When I don't handle Ctrl being released first, the event gets passed along and it does a regular copy, which is exactly what I don't want to happen.

bool
MyWidget::eventFilter(QObject* object, QEvent* event)
{
   // the text edit box filters its events through here
   if (object == m_text_edit_box)
   {
      if (event->type() == QEvent::KeyPress)
      {
         QKeyEvent *key_event = static_cast<QKeyEvent*>(event);

         if (key_event->matches(QKeySequence::Copy))
         {
            // don't do anything and don't pass along event
            return true;
         }
      }
      else if (event->type() == QEvent::KeyRelease)
      {
         QKeyEvent *key_event = static_cast<QKeyEvent*>(event);

         if (key_event->matches(QKeySequence::Copy))
         {
            // we only get in here if 'c' is released before ctrl
            callCustomCopy();
            return true;
         }
      }
   }

   // pass along event
   return false;
}
+1  A: 

You could query the letter 'C' and the meta key 'Ctrl' specifically and not rely on key_even->matches(). you can of course in the object where you located the eventfilter on the keydown event store the fact wether the keydown sequence did match copy.

This (untested) might work for you, note that the static variable should be a member variable of the class that this is contained in, this just seemed clearer in the context of this example. The exact logic of what you want to accomplish might need more state information to be carried between events.
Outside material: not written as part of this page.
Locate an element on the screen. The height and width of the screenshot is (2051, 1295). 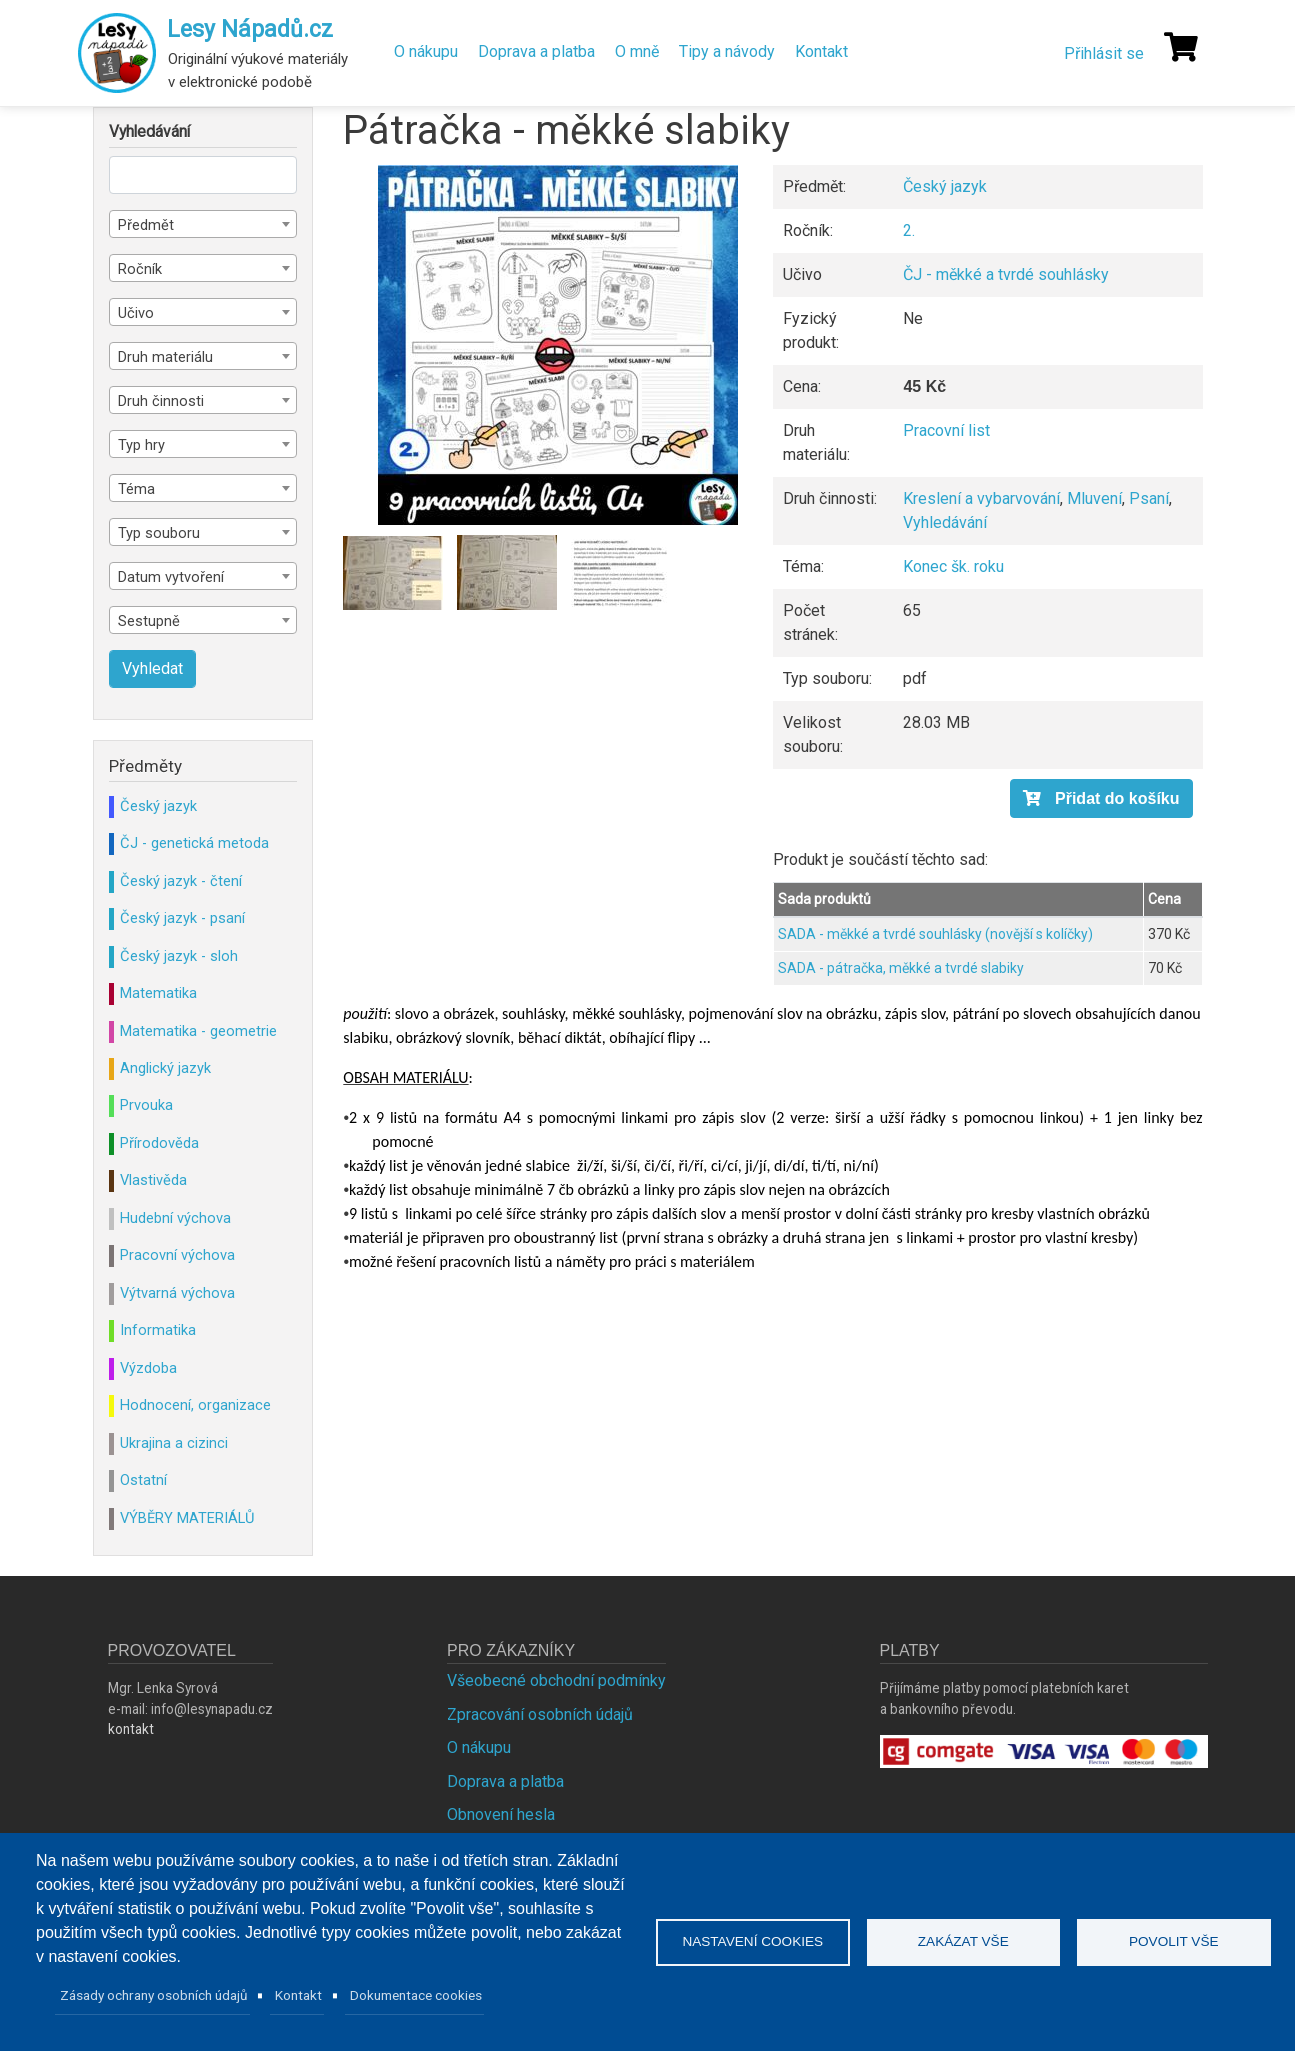 Mluvení is located at coordinates (1094, 498).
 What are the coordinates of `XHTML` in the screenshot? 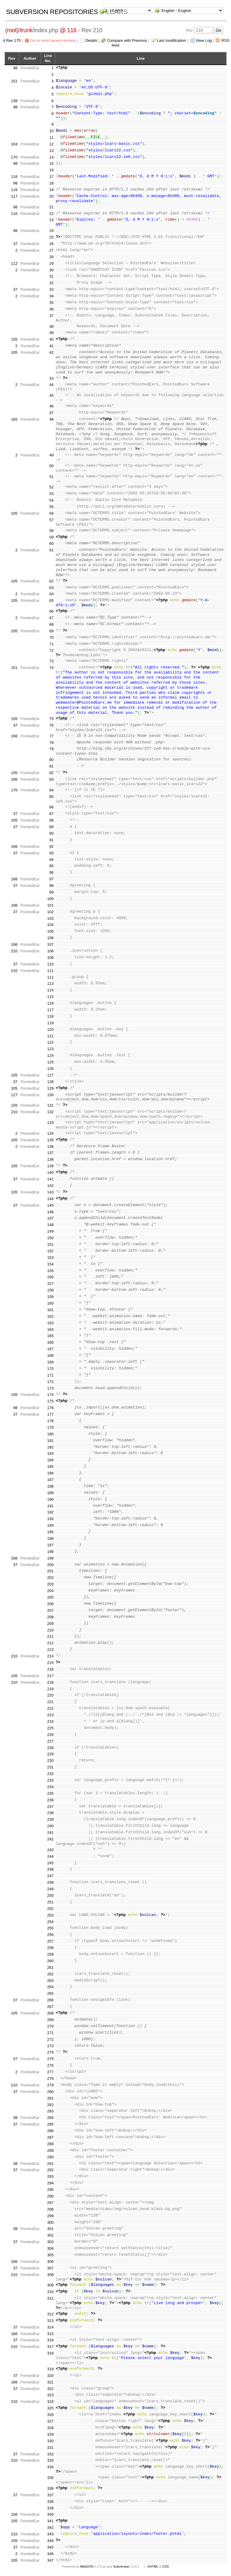 It's located at (152, 2566).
bool MyWidget::eventFilter(QObject* object, QEvent* event)
{
  // Remember state between events
  static foundCopy = false;
  // the text edit box filters its events through here
  if (object == m_text_edit_box)
  {
    if (event->type() == QEvent::KeyPress)
    {
    QKeyEvent *key_event = static_cast<QKeyEvent*>(event);
      if (key_event->matches(QKeySequence::Copy))
      {
        foundCopy = true;
        // don't do anything and don't pass along event
        return true;
      }
      else
      {
        foundCopy = false;
        // This is another sequence, ignore and pass event
        // Note that this will trigger with ctrl+c+a and others

      }
    }
    else if (event->type() == QEvent::KeyRelease)
    {
      QKeyEvent *key_event = static_cast<QKeyEvent*>(event);
      if (foundCopy)
      {
        callCustomCopy();
        foundCopy = false;
        return true;
      }
      // This should keep the system copy from triggering
      if (key_event->matches(QKeySequence::Copy))
      {
        return true;
      }
    }
  }

   // pass along event
 return false;
}

Another way would be to collect the actual state of all the keys pressed at the current time and then when one is released see which ones are still pressed.

From a UI point of view please bear in mind that all keyboard actions are performed on press, (e.g. typeing, windows paste), performing actions on release in general might confuse the user, especially when there is a visible result to the action. I can't tell from your example what you are trying to accomplish.